HER HAL'E ANALİZ LABORATUVARI
Kamu denetimlerinin analiz metodu açısından homojen olması gerektiğini ifade ede Şık, “2012 yılında çıkarılan hal yasası var. Bu yasa her hale, kalıntı analiz laboratuvarı kurulmasını gerektiriyordu. Bu laboratuvarda inceleme yaparak önlem almaktan geçtik, durumun ne olduğuna daha doğru tespit edebilecektik.Buradaki sorun herkesi ilgilendiriyor. Sadece çiftçi yada kamu kurumlarını değil. Ne kadar çok saha hakkında bilgimiz olursa sorunları tespit edebiliriz” ifadelerine yer verdi.
“PANİĞE GEREK YOK AMA ZARARLI OLDUĞU BİLİNMELİ”
Sorunların nerden kaynaklandığının bilinmesi gerektiğini aktaran Işık, “Bunu anlayamazsak çözüm noktasında olamayız. Bunu konuşuruz,geçeriz.Paniğe gerek yok ama insanlar şunun için kaygı duymalıdır. Toksik kimyasallar sonuçta sağlığa zararlıdır. Biz bu işin çözümünü konunun muhatabından talep etmeliyiz. Bağımsız araştırmalar fazlasıyla yapılmalıdır” dedi.
BAKANLIK CEVABI: BU DEĞERLER GERÇEĞİ YANSITMIYOR
Gıda Tarım ve Hayvancılık Bakanlığı ise Antalya merkezli ürünlerde limit değerlerin çok üzerinde pestisit tespit edildiği yönündeki gerçeği yansıtmadığını bildirdi.
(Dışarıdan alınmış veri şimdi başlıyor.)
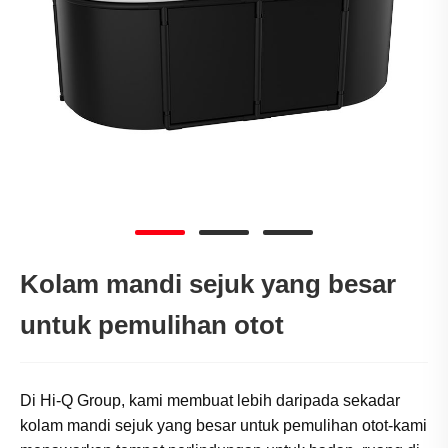
Kolam mandi sejuk yang besar
untuk pemulihan otot
Di Hi-Q Group, kami membuat lebih daripada sekadar
kolam mandi sejuk yang besar untuk pemulihan otot-kami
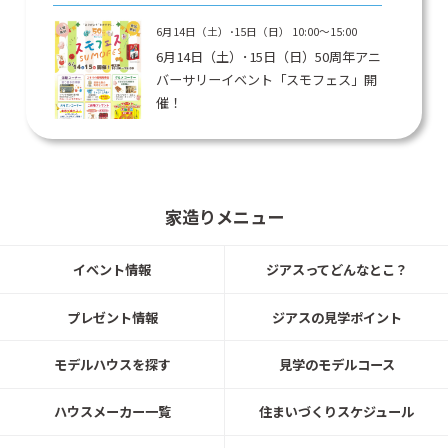
6月14日（土）･15日（日） 10:00～15:00
6月14日（土）･15日（日）50周年アニ
バーサリーイベント「スモフェス」開
催！
スモリ工業
4月26日(土) 午前10：00～午後15：00
4月26日（土）多賀城市で新築お披露
家造りメニュー
目会を開催！
スモリ工業
イベント情報
ジアスってどんなとこ？
4月19日(土)、20日(日)2日間 午前10：00～
午後16：00
プレゼント情報
ジアスの見学ポイント
新ブランド「CHOORDY」展示場誕
生。4月19日（土）、20日（日）にプ
モデルハウスを探す
見学のモデルコース
レオープン！
スモリ工業
ハウスメーカー一覧
住まいづくりスケジュール
3月15日(土)、16日(日)2日間 午前10：00～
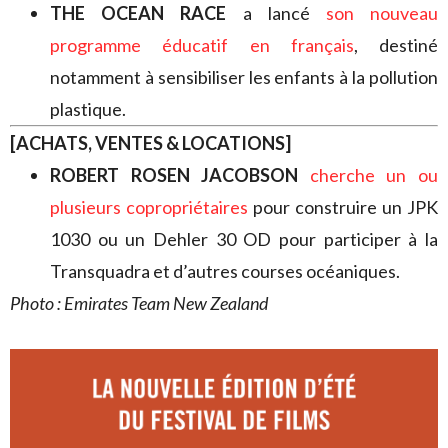
THE OCEAN RACE
a lancé
son nouveau
programme éducatif en français
, destiné
notamment à sensibiliser les enfants à la pollution
plastique.
[ACHATS, VENTES & LOCATIONS]
ROBERT ROSEN JACOBSON
cherche un ou
plusieurs copropriétaires
pour construire un JPK
1030 ou un Dehler 30 OD pour participer à la
Transquadra et d’autres courses océaniques.
Photo : Emirates Team New Zealand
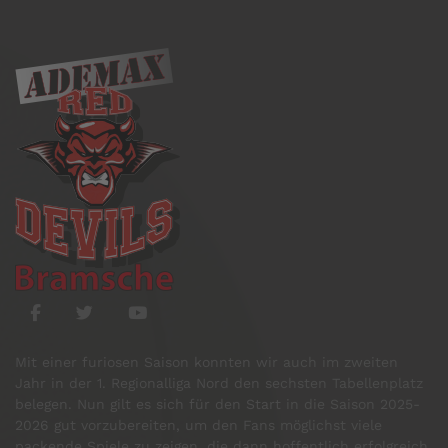
Mit einer furiosen Saison konnten wir auch im zweiten
Jahr in der 1. Regionalliga Nord den sechsten Tabellenplatz
belegen. Nun gilt es sich für den Start in die Saison 2025-
2026 gut vorzubereiten, um den Fans möglichst viele
packende Spiele zu zeigen, die dann hoffentlich erfolgreich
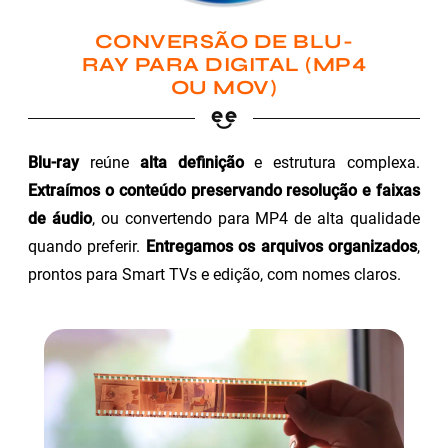
CONVERSÃO DE BLU-
RAY PARA DIGITAL (MP4
OU MOV)
Blu-ray
reúne
alta definição
e estrutura complexa.
Extraímos o conteúdo preservando resolução e faixas
de áudio
, ou convertendo para MP4 de alta qualidade
quando preferir.
Entregamos os arquivos organizados
,
prontos para Smart TVs e edição, com nomes claros.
AÜ'nün yaptığı çalışmada kullanılan referans değerlerin (MRL) güncelliği, numune alma şekli, analiz metodunun bakanlığın verileriyle uyuşmadığı açıklandı. Antalya'da 2012 yılında 13 bin 285 numune, 2013 yılında 12 bin 583 numune ve 2014 yılında 11 bin 893 numune alınmış ve kalıntı oranları sırasıyla yüzde 2.69, yüzde 2.01 ve yüzde 2.50 olarak belirlendiği kaydedildi.